Está aí como um grande gramático faz uma obra-prima. Leiam-na e verão como a coisa é bela.

(Sátiras e outras subversões, 2016.)


As modificações feitas pelo gramático nas expressões empregadas no prefácio e na dedicatória de sua obra manifestam seu desconforto



a)

com o sentido figurado da expressão inicialmente pensada para o prefácio e com o caráter trivial da expressão inicialmente pensada para a dedicatória.

b)

com o sentido figurado da expressão inicialmente pensada para o prefácio e com o sentido literal da expressão inicialmente pensada para a dedicatória. 

c)

com o sentido literal da expressão inicialmente pensada para o prefácio e com o sentido figurado da expressão inicialmente pensada para a dedicatória.

d)

com o caráter trivial das expressões inicialmente pensadas para o prefácio e para a dedicatória.

e)

com o sentido literal da expressão inicialmente pensada para o prefácio e com o caráter trivial da expressão inicialmente pensada para a dedicatória.

Resolução

a) Correta. Inicialmente pensada para o prefácio, a expressão dar “duas palavras ao leitor” é frequentemente empregada em contextos informais para indicar um texto ou diálogo curto; rápido. Marco Aurélio se incomoda com esse sentido, e reflete: “Mas “duas palavras”, quando seriam centenas as que escreveria?”. A solução, como exposto por Lima Barreto, foi contar as palavras analisadas, uma a uma: “Eram duzentas e uma e, em um lance único, genial, destacou em relevo, ao alto da página “duzentas e uma palavras ao leitor”. Já a expressão “pálida homenagem”, inicialmente pensada para a dedicatória, causa desconforto em Aurélio por seu caráter comum; trivial, uso que destoava em obra sobre filologia.

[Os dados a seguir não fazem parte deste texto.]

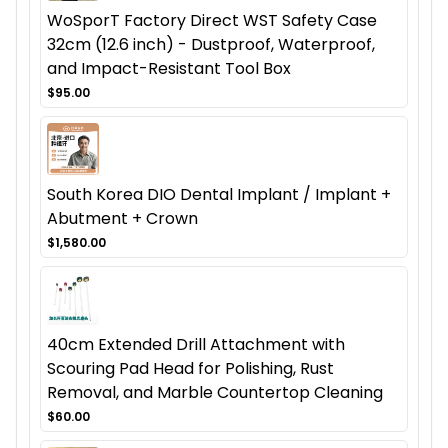
WoSporT Factory Direct WST Safety Case
32cm (12.6 inch) - Dustproof, Waterproof,
and Impact-Resistant Tool Box
$95.00
South Korea DIO Dental Implant / Implant +
Abutment + Crown
$1,580.00
40cm Extended Drill Attachment with
Scouring Pad Head for Polishing, Rust
Removal, and Marble Countertop Cleaning
$60.00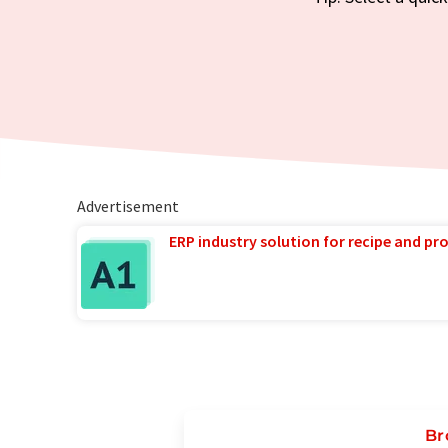
Advertisement
ERP industry solution for recipe and p
Br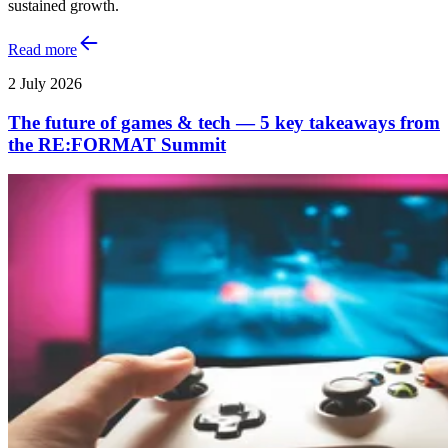
sustained growth.
Read more
2 July 2026
The future of games & tech — 5 key takeaways from
the RE:FORMAT Summit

b) Incorreta. O desconforto na elaboração da dedicatória é decorrente da trivialidade da expressão, e não de seu sentido literal.

c) Incorreto. O que causa desconforto na expressão inicialmente pensada para o prefácio é o sentido figurado, e não literal. Já o incômodo em relação à dedicatória é decorrente da trivialidade da expressão, e não de seu sentido figurado.

d) Incorreto. O que causa desconforto na expressão inicialmente pensada para o prefácio é o sentido figurado, e não trivial.

e) Incorreto. O que causa desconforto na expressão inicialmente pensada para o prefácio é o sentido figurado, e não literal.